Whether we take it on the dock, on the beach, or on the deck, coffee at the cottage is its own special entity, entirely different from our cups of Tim’s or Starbucks on the way to work. At the cottage, coffee isn’t for shaking off the sleep; it’s a celebration of being awake to enjoy the morning.
I’ve found many family cottages have rituals around coffee. For example, by default instead of milk and sugar, we have Irish cream and coffee liquor (okay, maybe this tradition has followed us home on the occasional weekend, but we still refer to it as having “cottage” in your coffee at my house). We have an assortment of mugs that could never be used anywhere else (at mine, this includes pet supply company mugs from where my grandfather worked, mugs with random men’s names and old fashioned cars like 1957 Chevies named Bill, and a Montreal Canadiens stein that my uncle has used as long as I can remember).
We have avoided bringing coffee makers up to the cottage (even the cottages and bunkies that have power still do it the hard way).
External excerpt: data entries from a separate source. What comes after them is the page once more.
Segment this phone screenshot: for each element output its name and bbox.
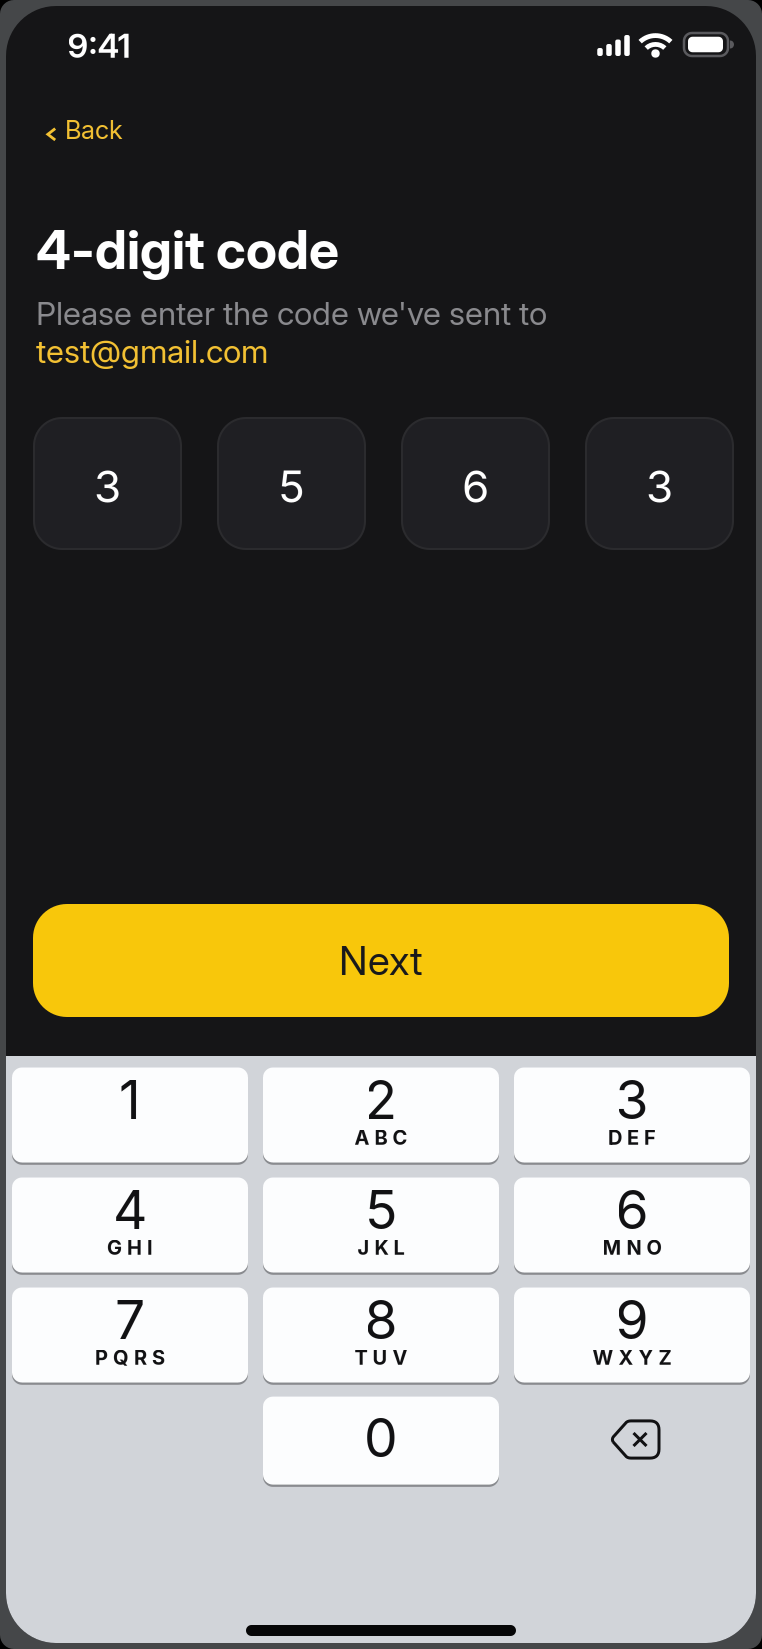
staticText: 7	[115, 1288, 145, 1351]
staticText: 6	[462, 460, 489, 512]
staticText: 3	[616, 1068, 648, 1131]
button[interactable]: Back	[36, 110, 136, 150]
staticText: 9	[616, 1288, 648, 1351]
staticText: G H I	[107, 1236, 153, 1259]
staticText: P Q R S	[95, 1346, 165, 1369]
staticText: 5	[365, 1178, 397, 1241]
button[interactable]: 7	[12, 1288, 248, 1385]
staticText: test@gmail.com	[36, 332, 268, 370]
staticText: Next	[339, 937, 423, 984]
staticText: A B C	[354, 1126, 408, 1149]
staticText: 3	[646, 460, 673, 512]
button[interactable]: 1	[12, 1068, 248, 1165]
staticText: D E F	[608, 1126, 656, 1149]
button[interactable]: 3	[514, 1068, 750, 1165]
staticText: 3	[94, 460, 121, 512]
staticText: 4	[113, 1178, 147, 1241]
button[interactable]: 2	[263, 1068, 499, 1165]
button[interactable]: 8	[263, 1288, 499, 1385]
staticText: 2	[364, 1068, 398, 1131]
staticText: 4-digit code	[36, 217, 339, 282]
button[interactable]: Next	[33, 904, 729, 1017]
staticText: Back	[65, 115, 123, 145]
staticText: 6	[616, 1178, 648, 1241]
button[interactable]: Delete	[606, 1416, 664, 1462]
button[interactable]: Home	[246, 1625, 516, 1636]
button[interactable]: 5	[263, 1178, 499, 1275]
staticText: 8	[364, 1288, 398, 1351]
staticText: 0	[364, 1406, 398, 1469]
button[interactable]: 4	[12, 1178, 248, 1275]
staticText: J K L	[358, 1236, 404, 1259]
staticText: W X Y Z	[592, 1346, 672, 1369]
staticText: T U V	[354, 1346, 408, 1369]
button[interactable]: 0	[263, 1397, 499, 1487]
staticText: M N O	[602, 1236, 662, 1259]
button[interactable]: 9	[514, 1288, 750, 1385]
staticText: Please enter the code we've sent to	[36, 294, 547, 332]
staticText: 9:41	[68, 26, 130, 65]
staticText: 1	[119, 1068, 141, 1131]
staticText: 5	[278, 460, 305, 512]
button[interactable]: 6	[514, 1178, 750, 1275]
Coffee is either made on a stove-top percolator (watch out for the chewy grinds at the bottom of your cup) or made in a French press (which has a much smaller risk of a chewy bottom, but doesn’t make as many cups per pot). I’ve always felt like there’s something more organic about putting the parts together yourself rather than the automated magic of a coffee maker. It somehow seems appropriate for the cottage.
There’s something about being up early at the cottage, the aroma of fresh brewed coffee drawing people in from their various bedrooms and bunkies, not because we need to be up, but because we want to be. We get up to enjoy the peace, drink our coffee at our leisure, and be one with the morning.